* Required action:
Scan the data for "Billion" and copy the lines it appears in.

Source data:

----------

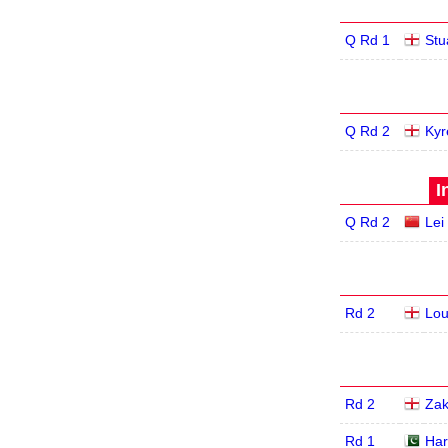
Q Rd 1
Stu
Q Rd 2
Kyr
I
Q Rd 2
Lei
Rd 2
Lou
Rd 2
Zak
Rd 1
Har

----------

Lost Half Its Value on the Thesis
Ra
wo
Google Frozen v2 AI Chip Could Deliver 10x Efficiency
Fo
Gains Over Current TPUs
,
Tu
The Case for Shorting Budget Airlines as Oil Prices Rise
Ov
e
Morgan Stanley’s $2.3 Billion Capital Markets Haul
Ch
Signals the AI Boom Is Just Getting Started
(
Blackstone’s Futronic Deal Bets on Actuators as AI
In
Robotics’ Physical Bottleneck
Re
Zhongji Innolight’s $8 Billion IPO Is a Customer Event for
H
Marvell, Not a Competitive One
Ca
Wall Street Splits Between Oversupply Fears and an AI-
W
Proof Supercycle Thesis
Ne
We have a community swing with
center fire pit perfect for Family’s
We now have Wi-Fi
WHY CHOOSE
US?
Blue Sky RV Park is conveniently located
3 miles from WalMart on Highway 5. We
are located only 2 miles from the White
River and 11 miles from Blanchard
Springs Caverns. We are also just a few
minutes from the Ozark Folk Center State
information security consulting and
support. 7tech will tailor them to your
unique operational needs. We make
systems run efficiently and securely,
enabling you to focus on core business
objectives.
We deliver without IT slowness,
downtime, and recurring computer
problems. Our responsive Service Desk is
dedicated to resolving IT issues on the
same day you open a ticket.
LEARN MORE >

----------

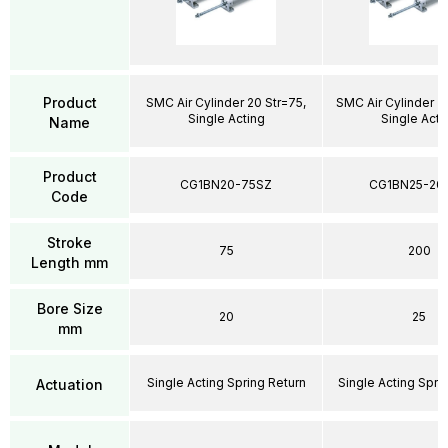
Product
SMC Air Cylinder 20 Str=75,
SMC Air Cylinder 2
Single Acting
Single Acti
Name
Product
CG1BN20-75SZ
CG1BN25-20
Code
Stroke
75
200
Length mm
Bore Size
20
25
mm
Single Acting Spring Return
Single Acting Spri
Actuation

----------

* Exercise response:
Morgan Stanley’s $2.3 Billion Capital Markets Haul
Zhongji Innolight’s $8 Billion IPO Is a Customer Event for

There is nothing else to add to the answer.